I am planning to go to Food & Wine Festival in 2020 with an Adults only travel group. I will need the small Riviera contract to reserve at 11 months and not have to stress about it. I will probably do 4-5N in a 1 BR at Riviera and 3-5N at VGF. I am owners at both.


----------



## TheHolleys87 (Jul 10, 2019)

CPNY said:


> Wow! Sept to mid Jan? Sounds like all the retired snowbirds like their small studios lol. I know that would be my plan when I retire lol.



Maybe not snowbirds who are there for a long stretch - more like DVC owners who are attracted by the lower points cost for that time of year along with F&W Festival, Halloween and Christmas parties, cooler weather, etc.!



CPNY said:


> Thanks! By looking at it, the one or two trips I would take for less than a week it’s prob better to rent than buy in. Especially since I would split between a DVC and a Universal hotel on site.



Glad to have helped!


----------



## CPNY (Jul 10, 2019)

TheHolleys87 said:


> Maybe not snowbirds who are there for a long stretch - more like DVC owners who are attracted by the lower points cost for that time of year along with F&W Festival, Halloween and Christmas parties, cooler weather, etc.!
> 
> Ohhh yeah lol. Forgot about those wonderful times of year. Love F&W.


----------



## Dean (Jul 11, 2019)

Unless one can book at least 7 months out routinely, buying DVC doesn't make sense.  Even then getting something, esp studios, can be a challenge any time of year nowadays.  1 BR are the easiest to reserve.


----------



## nomoretslt (Aug 1, 2019)

We also added on.  Two 100 point contracts...easier to sell if need be.  We sold a 50 pt BoardWalk Contract (for $151/pt) and a 130 point SSR contract, which helped pay for our new points.  We still have plenty of BW points and BLT points.  We got a pretty good deal too....can't remember off the top of my head.  Can't wait to stay there, it's going to be awesome.  I won't outlive this contract, so it will be our legacy to leave to the kids.


----------



## DVCDisneyRunner (Aug 1, 2019)

nomoretslt said:


> We also added on.  Two 100 point contracts...easier to sell if need be.  We sold a 50 pt BoardWalk Contract (for $151/pt) and a 130 point SSR contract, which helped pay for our new points.  We still have plenty of BW points and BLT points.  We got a pretty good deal too....can't remember off the top of my head.  Can't wait to stay there, it's going to be awesome.  I won't outlive this contract, so it will be our legacy to leave to the kids.

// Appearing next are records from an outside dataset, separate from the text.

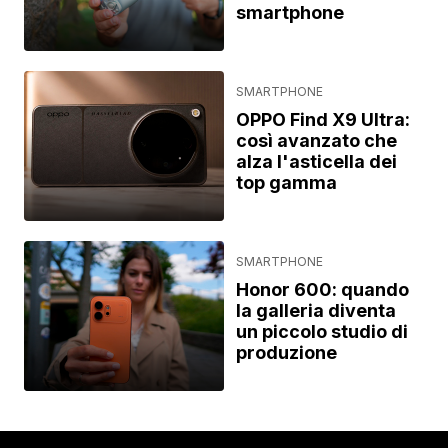
smartphone
SMARTPHONE
OPPO Find X9 Ultra:
così avanzato che
alza l'asticella dei
top gamma
SMARTPHONE
Honor 600: quando
la galleria diventa
un piccolo studio di
produzione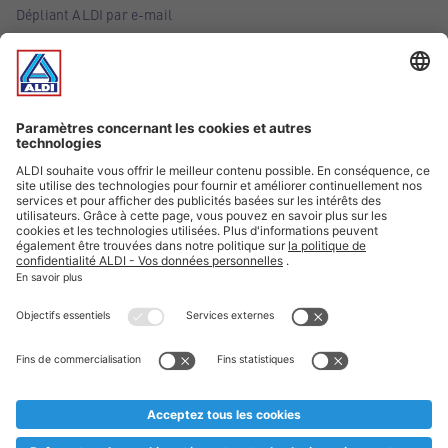
Dépliant ALDI par e-mail
Offres
Infos essentielles
Suivez ALDI Belgique
Textes marqués d'un astérisque et mentions légales
* Nous vendons ces articles temporairement et jusqu'à
épuisement des stocks. Nous comptons sur votre compréhension
au cas où, malgré le planning bien étudié, nous serions
prématurément en rupture de stock. Prix Recupel et TVA incl.
** Sur ce site, l’utilisation de la forme masculine a été adoptée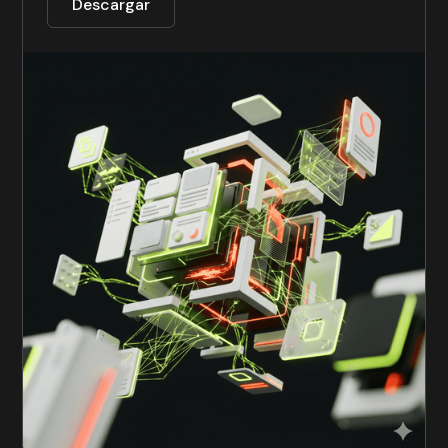
Descargar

Congrats and hope you enjoy the new points. Let us know your thoughts after your first stay.


----------



## Dean (Aug 2, 2019)

nomoretslt said:


> We also added on.  Two 100 point contracts...easier to sell if need be.  We sold a 50 pt BoardWalk Contract (for $151/pt) and a 130 point SSR contract, which helped pay for our new points.  We still have plenty of BW points and BLT points.  We got a pretty good deal too....can't remember off the top of my head.  Can't wait to stay there, it's going to be awesome.  I won't outlive this contract, so it will be our legacy to leave to the kids.


Did you pay more for closing by getting 2 100 pt accounts over 1 200?


----------



## frank808 (Aug 2, 2019)

Dean said:


> Did you pay more for closing by getting 2 100 pt accounts over 1 200?

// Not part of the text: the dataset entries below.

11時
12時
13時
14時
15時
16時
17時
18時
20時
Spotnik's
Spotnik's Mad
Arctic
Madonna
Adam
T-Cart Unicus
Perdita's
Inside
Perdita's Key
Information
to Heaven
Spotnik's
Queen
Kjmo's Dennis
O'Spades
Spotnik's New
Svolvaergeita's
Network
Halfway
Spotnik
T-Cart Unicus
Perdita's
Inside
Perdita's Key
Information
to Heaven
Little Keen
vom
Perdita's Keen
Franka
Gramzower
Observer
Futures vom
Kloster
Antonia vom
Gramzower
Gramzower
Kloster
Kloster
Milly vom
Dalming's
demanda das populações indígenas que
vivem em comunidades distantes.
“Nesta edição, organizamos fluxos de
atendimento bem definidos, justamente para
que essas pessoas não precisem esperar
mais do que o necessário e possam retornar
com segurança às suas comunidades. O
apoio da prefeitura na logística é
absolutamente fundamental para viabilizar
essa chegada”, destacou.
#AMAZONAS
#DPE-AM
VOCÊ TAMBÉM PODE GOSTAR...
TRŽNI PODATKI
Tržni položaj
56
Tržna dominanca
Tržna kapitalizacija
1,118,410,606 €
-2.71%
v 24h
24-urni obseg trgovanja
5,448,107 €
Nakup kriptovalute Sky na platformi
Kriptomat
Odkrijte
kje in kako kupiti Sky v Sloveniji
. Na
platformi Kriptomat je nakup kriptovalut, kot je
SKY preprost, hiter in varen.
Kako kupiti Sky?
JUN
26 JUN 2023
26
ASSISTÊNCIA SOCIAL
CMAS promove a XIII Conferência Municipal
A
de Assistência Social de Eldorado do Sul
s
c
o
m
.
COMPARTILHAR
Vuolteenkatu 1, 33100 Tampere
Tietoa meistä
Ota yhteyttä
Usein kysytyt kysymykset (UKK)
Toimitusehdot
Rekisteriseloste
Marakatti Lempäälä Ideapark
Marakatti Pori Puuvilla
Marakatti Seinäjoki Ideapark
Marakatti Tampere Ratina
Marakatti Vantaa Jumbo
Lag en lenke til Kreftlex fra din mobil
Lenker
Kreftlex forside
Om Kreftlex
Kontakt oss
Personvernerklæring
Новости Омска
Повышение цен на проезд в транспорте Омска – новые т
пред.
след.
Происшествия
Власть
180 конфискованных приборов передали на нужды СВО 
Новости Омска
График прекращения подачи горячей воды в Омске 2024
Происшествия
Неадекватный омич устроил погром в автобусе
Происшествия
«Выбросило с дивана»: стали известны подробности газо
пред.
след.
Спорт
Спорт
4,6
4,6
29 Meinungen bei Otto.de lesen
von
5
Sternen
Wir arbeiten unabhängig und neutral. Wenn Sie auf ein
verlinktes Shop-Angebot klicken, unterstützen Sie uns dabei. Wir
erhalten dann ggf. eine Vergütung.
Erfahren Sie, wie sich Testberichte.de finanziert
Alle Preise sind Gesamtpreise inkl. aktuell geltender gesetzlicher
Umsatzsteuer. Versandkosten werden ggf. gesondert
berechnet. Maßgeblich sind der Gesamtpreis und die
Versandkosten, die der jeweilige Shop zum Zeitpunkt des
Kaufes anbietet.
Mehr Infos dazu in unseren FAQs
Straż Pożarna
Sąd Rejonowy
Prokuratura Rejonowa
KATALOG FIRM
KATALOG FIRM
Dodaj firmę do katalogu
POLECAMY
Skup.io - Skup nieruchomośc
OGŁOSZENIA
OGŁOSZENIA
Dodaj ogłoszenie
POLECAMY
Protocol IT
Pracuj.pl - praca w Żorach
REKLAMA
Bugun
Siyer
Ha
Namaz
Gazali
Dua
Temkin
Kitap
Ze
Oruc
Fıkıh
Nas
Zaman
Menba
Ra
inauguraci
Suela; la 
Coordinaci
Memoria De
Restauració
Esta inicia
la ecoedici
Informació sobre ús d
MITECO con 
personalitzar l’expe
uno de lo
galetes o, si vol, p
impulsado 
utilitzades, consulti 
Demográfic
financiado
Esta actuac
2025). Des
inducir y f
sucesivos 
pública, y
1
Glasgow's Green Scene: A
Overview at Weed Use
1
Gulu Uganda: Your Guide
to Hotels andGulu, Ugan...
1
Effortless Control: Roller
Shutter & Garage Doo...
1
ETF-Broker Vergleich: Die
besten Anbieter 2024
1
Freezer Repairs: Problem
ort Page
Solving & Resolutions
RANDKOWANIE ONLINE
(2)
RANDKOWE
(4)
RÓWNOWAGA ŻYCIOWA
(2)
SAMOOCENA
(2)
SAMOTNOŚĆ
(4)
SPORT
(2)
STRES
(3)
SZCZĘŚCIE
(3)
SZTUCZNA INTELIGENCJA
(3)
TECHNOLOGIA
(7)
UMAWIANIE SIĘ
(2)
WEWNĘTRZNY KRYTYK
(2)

Not the OP but here is my experience.

DVC started charging more about 6 or so years ago.  When we bought our VGC contracts we broke them into 50 pointers and there was no closing costs.  When we bought into Aulani we were charged for closing costs and it was the same for one or multiple contracts.  With VGF DVC started charging more if you wanted two 50 pointers instead of one 100 pointer.  It was not a lot more from what I remember.  IIRC it was about $25-$30 more per contract back then.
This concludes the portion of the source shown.